**REQUIRED WORK**
Your job is to set down the stretch of entries that opens with the line containing "乔金斯安装教程截图展示" and closes with the line containing "L’Église Saint-Étienne, reconstruite". Keep both end lines, copy each exactly, and add nothing.

**DATA**

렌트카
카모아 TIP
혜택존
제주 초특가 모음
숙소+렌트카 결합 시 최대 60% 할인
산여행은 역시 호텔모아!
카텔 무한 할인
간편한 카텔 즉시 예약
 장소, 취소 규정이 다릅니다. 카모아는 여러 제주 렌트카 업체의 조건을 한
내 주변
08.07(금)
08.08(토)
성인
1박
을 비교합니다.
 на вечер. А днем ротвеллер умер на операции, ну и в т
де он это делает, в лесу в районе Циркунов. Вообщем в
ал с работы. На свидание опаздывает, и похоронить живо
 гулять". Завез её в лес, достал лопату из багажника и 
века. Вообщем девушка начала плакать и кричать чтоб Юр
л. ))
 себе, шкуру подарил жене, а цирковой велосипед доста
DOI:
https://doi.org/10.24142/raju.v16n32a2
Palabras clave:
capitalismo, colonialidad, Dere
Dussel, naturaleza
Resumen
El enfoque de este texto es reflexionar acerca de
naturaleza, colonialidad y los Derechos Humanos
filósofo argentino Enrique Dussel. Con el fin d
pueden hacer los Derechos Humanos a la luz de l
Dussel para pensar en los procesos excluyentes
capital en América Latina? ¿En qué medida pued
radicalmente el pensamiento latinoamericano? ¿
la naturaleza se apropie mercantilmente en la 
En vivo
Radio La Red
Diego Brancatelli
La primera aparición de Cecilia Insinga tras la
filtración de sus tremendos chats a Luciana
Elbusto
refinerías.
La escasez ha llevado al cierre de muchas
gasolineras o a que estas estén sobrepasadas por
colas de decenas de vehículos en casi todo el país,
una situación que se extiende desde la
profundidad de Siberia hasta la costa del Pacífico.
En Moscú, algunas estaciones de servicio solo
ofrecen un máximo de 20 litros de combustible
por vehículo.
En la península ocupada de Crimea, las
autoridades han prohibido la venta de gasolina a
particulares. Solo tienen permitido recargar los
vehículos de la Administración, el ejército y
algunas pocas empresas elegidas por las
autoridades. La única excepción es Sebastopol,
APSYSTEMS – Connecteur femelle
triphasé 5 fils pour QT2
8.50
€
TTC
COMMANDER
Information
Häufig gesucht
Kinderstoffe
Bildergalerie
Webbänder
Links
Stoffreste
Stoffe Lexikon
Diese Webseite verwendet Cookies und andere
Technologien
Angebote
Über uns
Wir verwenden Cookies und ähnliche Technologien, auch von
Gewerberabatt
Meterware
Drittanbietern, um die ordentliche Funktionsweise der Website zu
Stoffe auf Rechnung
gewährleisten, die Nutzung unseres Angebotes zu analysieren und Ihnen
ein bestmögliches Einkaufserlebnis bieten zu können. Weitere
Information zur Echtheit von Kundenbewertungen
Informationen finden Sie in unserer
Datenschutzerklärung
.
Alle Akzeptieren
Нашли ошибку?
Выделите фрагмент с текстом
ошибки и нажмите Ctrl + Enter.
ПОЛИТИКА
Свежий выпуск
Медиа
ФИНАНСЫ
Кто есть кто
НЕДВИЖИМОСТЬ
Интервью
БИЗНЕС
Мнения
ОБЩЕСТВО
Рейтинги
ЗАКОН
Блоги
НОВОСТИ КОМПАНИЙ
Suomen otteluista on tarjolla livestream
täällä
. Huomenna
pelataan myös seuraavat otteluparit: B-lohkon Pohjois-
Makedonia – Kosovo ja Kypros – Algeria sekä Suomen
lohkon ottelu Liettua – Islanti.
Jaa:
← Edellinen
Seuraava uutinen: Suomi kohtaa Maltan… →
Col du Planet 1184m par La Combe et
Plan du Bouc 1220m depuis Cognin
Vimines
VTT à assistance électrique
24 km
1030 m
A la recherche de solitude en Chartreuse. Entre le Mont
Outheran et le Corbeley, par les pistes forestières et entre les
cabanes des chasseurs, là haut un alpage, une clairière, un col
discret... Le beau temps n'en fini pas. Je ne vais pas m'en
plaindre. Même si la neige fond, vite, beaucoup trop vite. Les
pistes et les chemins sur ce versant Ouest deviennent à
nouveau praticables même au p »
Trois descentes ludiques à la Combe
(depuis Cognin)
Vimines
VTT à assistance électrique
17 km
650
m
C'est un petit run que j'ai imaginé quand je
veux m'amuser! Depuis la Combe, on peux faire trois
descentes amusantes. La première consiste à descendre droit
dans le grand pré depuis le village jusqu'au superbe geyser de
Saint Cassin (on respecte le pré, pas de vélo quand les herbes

--

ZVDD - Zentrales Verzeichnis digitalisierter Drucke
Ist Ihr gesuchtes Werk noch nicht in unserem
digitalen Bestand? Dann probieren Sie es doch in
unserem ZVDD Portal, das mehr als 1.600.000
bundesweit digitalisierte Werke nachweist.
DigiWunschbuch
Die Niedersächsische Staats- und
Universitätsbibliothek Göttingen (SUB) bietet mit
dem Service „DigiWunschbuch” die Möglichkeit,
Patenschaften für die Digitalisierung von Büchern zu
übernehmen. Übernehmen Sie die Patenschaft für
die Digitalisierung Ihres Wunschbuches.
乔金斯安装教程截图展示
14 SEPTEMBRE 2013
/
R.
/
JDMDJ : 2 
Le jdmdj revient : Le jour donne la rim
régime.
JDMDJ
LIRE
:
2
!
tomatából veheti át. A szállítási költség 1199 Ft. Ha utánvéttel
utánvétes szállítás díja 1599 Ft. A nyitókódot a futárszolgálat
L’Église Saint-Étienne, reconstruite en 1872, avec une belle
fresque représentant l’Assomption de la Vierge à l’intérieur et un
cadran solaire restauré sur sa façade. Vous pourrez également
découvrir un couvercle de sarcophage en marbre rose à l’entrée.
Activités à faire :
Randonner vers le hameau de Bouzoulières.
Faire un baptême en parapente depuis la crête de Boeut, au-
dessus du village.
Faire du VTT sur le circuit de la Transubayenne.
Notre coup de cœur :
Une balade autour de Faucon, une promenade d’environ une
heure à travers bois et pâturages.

**FINISHED EXERCISE**
乔金斯安装教程截图展示
14 SEPTEMBRE 2013
/
R.
/
JDMDJ : 2 
Le jdmdj revient : Le jour donne la rim
régime.
JDMDJ
LIRE
:
2
!
tomatából veheti át. A szállítási költség 1199 Ft. Ha utánvéttel
utánvétes szállítás díja 1599 Ft. A nyitókódot a futárszolgálat
L’Église Saint-Étienne, reconstruite en 1872, avec une belle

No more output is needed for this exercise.